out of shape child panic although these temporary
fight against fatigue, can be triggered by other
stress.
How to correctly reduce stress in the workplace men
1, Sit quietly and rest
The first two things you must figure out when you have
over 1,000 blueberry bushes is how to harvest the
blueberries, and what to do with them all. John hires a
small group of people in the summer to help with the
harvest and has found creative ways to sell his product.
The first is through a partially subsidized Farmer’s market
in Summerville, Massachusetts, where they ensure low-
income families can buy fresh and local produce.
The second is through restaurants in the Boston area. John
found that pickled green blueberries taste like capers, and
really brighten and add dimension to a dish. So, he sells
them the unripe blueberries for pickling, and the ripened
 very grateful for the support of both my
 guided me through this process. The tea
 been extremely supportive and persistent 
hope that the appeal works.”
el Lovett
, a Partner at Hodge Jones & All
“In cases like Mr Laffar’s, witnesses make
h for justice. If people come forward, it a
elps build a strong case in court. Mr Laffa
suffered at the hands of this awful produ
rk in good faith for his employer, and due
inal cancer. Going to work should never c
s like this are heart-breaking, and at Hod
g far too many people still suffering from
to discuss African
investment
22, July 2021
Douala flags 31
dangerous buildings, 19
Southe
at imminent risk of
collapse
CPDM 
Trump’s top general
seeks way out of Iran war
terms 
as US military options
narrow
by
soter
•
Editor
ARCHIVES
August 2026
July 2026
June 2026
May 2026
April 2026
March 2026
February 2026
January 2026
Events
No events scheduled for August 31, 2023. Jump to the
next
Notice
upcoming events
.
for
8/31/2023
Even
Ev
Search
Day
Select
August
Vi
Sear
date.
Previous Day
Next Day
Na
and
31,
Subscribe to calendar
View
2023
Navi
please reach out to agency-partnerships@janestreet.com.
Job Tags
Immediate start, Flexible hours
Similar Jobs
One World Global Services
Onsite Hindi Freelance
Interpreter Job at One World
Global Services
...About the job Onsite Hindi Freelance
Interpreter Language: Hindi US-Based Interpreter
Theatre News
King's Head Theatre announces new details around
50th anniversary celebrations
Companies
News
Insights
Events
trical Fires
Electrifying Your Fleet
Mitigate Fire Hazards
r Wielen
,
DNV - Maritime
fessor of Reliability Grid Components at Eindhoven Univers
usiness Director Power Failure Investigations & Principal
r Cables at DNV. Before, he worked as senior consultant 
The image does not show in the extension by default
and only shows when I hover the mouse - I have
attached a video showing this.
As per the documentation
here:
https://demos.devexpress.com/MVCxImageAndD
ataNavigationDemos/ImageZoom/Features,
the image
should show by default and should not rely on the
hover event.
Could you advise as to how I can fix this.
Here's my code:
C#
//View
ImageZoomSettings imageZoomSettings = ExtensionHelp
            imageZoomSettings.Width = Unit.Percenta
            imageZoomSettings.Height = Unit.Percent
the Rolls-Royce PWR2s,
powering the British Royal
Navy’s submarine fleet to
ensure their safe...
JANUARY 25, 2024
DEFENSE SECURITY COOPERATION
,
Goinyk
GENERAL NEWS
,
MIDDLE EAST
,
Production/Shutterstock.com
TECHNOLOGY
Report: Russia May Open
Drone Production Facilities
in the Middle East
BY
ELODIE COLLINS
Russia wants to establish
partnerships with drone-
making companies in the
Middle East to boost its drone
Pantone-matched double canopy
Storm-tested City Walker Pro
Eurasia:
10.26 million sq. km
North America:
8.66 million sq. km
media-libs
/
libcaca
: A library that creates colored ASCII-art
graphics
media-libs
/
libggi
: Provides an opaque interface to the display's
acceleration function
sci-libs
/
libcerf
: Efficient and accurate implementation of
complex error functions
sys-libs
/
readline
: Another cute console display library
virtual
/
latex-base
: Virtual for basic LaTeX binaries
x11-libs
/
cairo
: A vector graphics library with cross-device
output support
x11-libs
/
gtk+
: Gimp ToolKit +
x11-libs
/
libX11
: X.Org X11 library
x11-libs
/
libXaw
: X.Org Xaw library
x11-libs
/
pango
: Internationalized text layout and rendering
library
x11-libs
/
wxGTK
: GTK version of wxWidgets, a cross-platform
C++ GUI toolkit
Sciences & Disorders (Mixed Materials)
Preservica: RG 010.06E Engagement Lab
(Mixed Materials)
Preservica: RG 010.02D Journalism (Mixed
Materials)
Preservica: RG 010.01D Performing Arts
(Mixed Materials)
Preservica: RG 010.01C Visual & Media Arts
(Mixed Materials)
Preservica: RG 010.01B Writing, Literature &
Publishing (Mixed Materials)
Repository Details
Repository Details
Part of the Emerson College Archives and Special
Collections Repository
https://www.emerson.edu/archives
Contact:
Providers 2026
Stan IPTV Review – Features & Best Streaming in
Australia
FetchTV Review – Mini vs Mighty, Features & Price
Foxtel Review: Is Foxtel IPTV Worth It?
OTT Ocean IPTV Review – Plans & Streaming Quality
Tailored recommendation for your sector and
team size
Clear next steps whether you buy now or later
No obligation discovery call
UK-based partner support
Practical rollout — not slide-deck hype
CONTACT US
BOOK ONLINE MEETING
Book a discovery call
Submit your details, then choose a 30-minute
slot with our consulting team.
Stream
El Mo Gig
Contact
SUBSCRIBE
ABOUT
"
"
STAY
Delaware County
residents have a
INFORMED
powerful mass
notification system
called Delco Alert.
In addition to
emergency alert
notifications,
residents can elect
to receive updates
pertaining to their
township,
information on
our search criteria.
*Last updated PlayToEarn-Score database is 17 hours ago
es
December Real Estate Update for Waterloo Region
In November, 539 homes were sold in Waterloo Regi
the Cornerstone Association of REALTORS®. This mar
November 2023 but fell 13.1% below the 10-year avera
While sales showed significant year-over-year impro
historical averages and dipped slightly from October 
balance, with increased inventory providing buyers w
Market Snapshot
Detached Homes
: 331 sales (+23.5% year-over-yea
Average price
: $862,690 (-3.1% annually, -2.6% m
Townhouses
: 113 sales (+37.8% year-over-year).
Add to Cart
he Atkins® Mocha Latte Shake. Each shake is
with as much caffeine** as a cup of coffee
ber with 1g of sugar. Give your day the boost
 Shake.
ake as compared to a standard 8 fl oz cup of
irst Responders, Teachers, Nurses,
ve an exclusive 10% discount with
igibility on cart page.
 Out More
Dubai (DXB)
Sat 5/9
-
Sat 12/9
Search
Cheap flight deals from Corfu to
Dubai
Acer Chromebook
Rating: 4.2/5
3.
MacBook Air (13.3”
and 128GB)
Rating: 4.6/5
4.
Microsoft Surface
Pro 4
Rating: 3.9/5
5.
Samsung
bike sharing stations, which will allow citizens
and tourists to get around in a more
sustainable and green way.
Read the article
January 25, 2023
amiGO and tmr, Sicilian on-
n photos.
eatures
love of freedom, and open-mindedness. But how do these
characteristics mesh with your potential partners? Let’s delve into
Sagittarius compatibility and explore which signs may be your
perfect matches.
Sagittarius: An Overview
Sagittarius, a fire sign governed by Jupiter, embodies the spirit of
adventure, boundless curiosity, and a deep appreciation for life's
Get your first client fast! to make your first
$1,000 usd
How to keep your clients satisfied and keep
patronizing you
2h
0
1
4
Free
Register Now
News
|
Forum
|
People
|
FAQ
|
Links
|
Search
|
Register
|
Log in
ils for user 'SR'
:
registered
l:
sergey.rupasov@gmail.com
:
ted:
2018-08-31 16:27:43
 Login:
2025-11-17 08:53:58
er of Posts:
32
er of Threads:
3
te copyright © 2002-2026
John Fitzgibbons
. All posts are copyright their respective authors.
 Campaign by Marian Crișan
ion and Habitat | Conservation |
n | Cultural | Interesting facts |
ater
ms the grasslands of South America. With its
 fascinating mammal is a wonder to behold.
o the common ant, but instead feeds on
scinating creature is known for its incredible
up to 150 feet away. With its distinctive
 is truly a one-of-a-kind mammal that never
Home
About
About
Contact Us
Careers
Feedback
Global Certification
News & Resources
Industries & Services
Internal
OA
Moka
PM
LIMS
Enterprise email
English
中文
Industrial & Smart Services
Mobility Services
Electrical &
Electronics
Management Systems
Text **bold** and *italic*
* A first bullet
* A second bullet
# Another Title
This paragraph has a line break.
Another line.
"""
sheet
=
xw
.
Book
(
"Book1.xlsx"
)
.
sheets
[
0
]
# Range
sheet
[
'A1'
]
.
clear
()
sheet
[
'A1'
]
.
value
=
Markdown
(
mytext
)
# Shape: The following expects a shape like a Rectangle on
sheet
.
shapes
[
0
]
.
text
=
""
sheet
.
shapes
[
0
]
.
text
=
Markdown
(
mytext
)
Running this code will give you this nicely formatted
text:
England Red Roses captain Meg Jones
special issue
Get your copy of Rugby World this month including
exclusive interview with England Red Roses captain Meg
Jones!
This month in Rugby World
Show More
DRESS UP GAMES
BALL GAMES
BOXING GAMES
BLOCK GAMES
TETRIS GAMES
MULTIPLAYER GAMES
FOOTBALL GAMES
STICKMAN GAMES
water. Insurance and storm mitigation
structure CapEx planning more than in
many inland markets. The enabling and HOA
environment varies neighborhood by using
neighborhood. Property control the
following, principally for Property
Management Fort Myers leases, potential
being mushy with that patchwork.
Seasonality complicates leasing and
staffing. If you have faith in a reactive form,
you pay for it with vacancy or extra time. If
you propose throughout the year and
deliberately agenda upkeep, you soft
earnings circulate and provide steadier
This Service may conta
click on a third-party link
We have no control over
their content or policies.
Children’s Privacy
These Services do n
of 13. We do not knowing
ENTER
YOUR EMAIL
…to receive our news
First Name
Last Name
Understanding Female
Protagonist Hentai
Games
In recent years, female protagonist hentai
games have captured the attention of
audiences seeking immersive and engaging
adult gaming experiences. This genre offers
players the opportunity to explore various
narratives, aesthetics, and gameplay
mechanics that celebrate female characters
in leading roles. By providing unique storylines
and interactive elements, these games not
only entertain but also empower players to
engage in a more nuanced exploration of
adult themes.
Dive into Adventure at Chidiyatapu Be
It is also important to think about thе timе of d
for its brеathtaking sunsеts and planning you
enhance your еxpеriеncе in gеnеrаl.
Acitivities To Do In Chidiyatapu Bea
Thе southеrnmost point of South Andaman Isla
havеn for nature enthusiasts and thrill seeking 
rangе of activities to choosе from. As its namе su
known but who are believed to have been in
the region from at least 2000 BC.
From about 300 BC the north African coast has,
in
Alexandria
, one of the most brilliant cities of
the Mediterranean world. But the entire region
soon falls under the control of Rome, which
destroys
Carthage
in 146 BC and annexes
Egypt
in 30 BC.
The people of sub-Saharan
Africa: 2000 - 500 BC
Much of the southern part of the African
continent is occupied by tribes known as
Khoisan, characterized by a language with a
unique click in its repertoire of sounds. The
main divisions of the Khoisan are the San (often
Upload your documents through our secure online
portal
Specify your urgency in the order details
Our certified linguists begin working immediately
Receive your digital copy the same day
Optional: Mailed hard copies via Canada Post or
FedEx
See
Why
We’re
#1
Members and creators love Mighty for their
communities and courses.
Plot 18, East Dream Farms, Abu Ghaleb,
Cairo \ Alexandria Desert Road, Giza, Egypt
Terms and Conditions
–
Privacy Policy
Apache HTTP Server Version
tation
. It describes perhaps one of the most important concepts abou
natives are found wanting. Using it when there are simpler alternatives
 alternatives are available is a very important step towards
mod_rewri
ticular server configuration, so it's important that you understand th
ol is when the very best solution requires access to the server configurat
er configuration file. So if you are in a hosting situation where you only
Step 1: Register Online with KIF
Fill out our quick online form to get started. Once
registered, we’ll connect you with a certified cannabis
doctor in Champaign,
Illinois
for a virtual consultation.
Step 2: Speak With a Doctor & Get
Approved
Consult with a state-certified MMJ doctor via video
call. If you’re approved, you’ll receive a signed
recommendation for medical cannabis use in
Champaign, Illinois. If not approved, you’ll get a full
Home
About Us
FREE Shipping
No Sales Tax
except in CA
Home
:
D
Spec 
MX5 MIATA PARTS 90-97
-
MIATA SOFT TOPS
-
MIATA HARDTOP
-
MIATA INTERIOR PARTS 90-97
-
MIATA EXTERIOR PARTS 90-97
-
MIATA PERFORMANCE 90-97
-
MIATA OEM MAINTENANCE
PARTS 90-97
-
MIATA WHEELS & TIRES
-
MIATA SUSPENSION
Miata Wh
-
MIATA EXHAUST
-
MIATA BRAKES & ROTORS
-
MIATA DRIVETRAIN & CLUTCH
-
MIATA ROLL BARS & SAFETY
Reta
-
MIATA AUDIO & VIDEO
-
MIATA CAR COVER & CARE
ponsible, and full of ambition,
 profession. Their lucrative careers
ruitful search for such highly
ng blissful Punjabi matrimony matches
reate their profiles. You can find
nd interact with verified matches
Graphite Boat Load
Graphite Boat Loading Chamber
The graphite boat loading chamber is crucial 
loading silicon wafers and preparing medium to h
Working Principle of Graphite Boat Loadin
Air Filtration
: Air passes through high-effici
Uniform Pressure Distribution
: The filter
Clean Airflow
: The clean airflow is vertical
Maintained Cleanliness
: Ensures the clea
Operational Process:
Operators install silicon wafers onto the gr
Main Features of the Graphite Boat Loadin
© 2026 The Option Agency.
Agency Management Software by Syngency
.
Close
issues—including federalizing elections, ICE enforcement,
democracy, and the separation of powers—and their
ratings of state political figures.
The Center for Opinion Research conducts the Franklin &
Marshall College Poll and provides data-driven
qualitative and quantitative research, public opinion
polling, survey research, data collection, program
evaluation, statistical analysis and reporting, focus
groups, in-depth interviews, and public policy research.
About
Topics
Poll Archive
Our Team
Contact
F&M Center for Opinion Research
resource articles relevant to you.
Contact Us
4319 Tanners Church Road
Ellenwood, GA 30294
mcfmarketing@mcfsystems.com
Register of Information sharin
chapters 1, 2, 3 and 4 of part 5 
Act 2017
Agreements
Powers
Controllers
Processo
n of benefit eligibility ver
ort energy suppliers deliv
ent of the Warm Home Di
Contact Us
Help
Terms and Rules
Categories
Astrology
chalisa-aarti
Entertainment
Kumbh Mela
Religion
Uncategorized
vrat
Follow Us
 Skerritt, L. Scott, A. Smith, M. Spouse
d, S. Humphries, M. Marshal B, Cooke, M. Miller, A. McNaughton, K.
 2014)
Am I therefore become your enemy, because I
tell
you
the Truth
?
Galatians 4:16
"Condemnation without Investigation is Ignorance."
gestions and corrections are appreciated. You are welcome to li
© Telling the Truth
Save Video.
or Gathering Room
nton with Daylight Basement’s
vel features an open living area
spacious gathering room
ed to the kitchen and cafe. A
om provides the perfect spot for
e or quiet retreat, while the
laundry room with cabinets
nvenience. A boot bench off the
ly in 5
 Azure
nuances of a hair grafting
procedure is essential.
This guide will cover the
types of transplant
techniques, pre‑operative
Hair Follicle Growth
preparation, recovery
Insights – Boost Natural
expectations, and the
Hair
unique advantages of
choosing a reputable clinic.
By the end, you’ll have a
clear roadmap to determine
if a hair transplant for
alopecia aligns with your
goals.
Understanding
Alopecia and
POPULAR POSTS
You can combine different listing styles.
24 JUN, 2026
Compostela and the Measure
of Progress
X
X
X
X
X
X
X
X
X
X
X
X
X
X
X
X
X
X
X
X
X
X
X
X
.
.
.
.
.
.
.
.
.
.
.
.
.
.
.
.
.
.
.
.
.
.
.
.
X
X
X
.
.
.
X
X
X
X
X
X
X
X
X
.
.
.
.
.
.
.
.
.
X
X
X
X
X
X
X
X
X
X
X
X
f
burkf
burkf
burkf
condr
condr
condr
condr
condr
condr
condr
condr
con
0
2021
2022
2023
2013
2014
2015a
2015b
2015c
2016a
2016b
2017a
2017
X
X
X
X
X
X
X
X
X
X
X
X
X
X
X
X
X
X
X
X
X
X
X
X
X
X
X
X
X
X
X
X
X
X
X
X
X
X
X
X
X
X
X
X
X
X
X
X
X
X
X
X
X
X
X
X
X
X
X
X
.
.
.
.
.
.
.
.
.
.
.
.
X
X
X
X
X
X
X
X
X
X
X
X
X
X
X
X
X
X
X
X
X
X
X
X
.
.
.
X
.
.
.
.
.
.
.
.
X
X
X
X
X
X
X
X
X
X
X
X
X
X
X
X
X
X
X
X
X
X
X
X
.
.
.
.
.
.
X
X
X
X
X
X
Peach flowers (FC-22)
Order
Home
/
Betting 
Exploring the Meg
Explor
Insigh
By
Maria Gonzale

##############################

Look through the material and copy each line that has "exclusive".

ve an exclusive 10% discount with
exclusive interview with England Red Roses captain Meg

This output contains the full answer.